We can show some the location of disease associated mutations A30P, E46K, H50Q, G51D, A53E, and A53T (from Guerrero-Ferreira, eLife 2018).

color :46,50,51,53 yellow
label :46,50,51,53 height 3
Alanine 53 at proto-filament interface. swapaa /I,G:53 GLU
label delete

Details

  1. 3 of 4 mutation sites are at protofilament interface.
  2. But they are not at the interface in other fibril models.
  3. Command swapaa (swap amino acid) mutates and sets sidechain position to avoid clashes or optimize hydrogen bonding.
  4. After mutating a residue molecular dynamics may be desirable to fix clashes requiring other software.

Polymorphism

Four very different alpha-synuclein fibril structures have been published (PDB 6h6b, 6cu8, 6rt0, 6rtb, compared in Guerrero-Ferreira, bioRxiv preprint May 2019).
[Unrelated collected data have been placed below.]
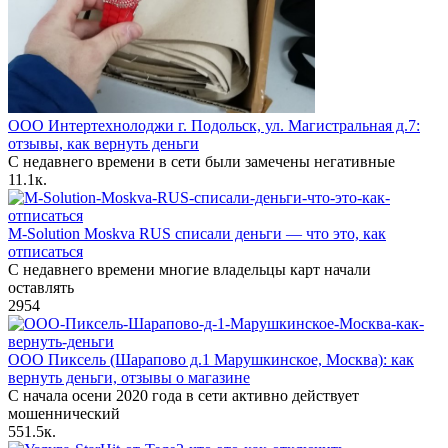
ООО Интертехнолоджи г. Подольск, ул. Магистральная д.7:
отзывы, как вернуть деньги
С недавнего времени в сети были замечены негативные
1
1.1к.
M-Solution Moskva RUS списали деньги — что это, как
отписаться
С недавнего времени многие владельцы карт начали
оставлять
2
954
ООО Пиксель (Шарапово д.1 Марушкинское, Москва): как
вернуть деньги, отзывы о магазине
С начала осени 2020 года в сети активно действует
мошеннический
55
1.5к.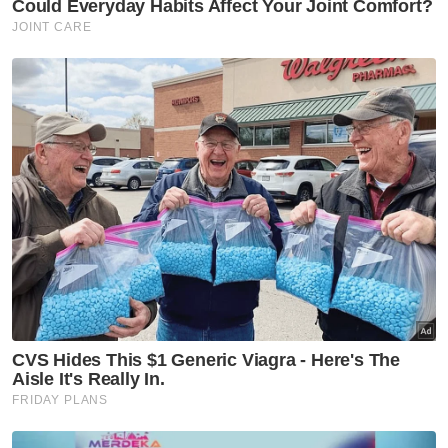
jenama, 167 beg tangan pelbagai jenama dan
27 pasang kasut pelbagai jenama serta 40
beg tangan pelbagai jenama turut disita pada
11 Jun 2018.
Sebanyak 27 kereta jenama Nissan turut
disita pada 2 Ogos 2018 selain sebidang tanah
di Tanjung Bungah, Pulau Pinang.
Prosiding di hadapan Hakim Mohamed Zaini
Mazlan bersambung pada 1 dan 23 April
serta 18 Jun untuk hujahan peguam Tan Sri
Muhammad Shafee Abdullah yang mewakili
Najib. - Bernama
Muat turun aplikasi Sinar Harian.
Klik di sini!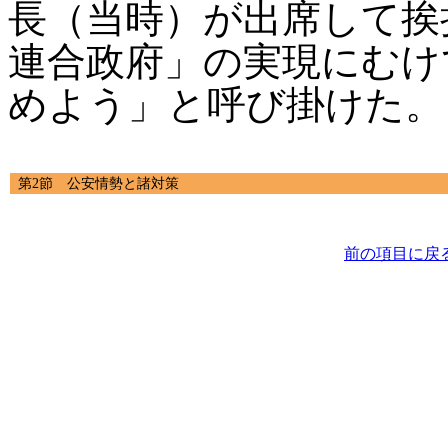
長（当時）が出席して挨
連合政府」の実現にむけ
めよう」と呼び掛けた。
第2節 公安情勢と諸対策
前の項目に戻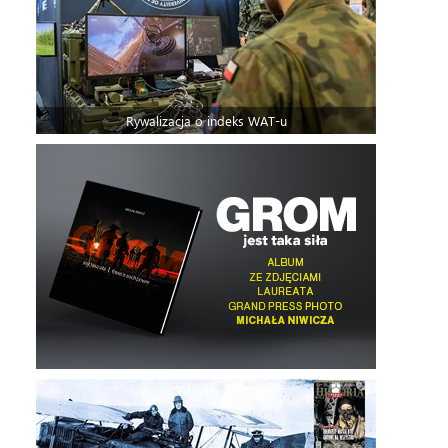
Rywalizacja o indeks WAT-u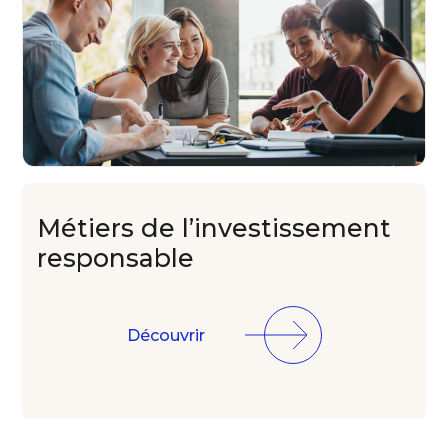
Métiers de
l’investissement
responsable
Découvrir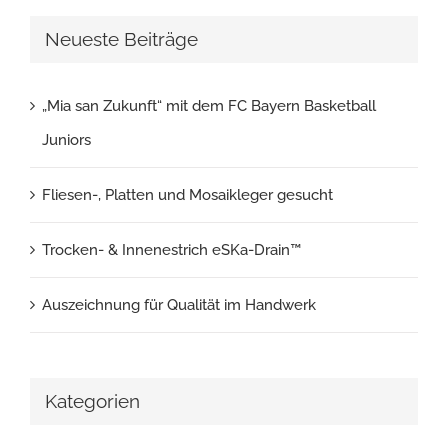
Neueste Beiträge
„Mia san Zukunft“ mit dem FC Bayern Basketball
Juniors
Fliesen-, Platten und Mosaikleger gesucht
Trocken- & Innenestrich eSKa-Drain™
Auszeichnung für Qualität im Handwerk
Kategorien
Compare two of them.

open 6rt0
show #2/J,E ribbon only
hide atoms
matchmaker #2/J to #1/I
tile matchmaker #2/J to #1/I
delete #1 & ~/I,G
delete #2 & ~/J,E
morph #1,2
Press red circle button at right of morph slider to record movie.

Details

  1. matchmaker command aligns handling sequence differences by first doing a sequence alignment to pair residues between two structures.
  2. morph command operates on entire model, so first delete all but 2 chains.
  3. Command "delete #1 & ~/I,G" means delete model #1 but not chains I and G.

cryoEM data

Look at cryoEM map EMDB 4994 used to determine atomic model PDB 6rt0.

open 4994 from emdb view initial #2
transparency #3 50
show #2 atoms,model
Use crop mouse mode to show thin slab of map.
volume #3 region 0,0,145,279,279,164
volume #3 level 0.01
volume #3 style mesh

Details

  1. 3D cryoEM map was made by Relion software from 2D images of fibrils.
  2. Map has 3.1 Angstrom resolution. Can be difficult to correctly position side chains.
  3. Disordered parts of molecule are not seen in map because thousands of different 2D views are averaged to get 3D map.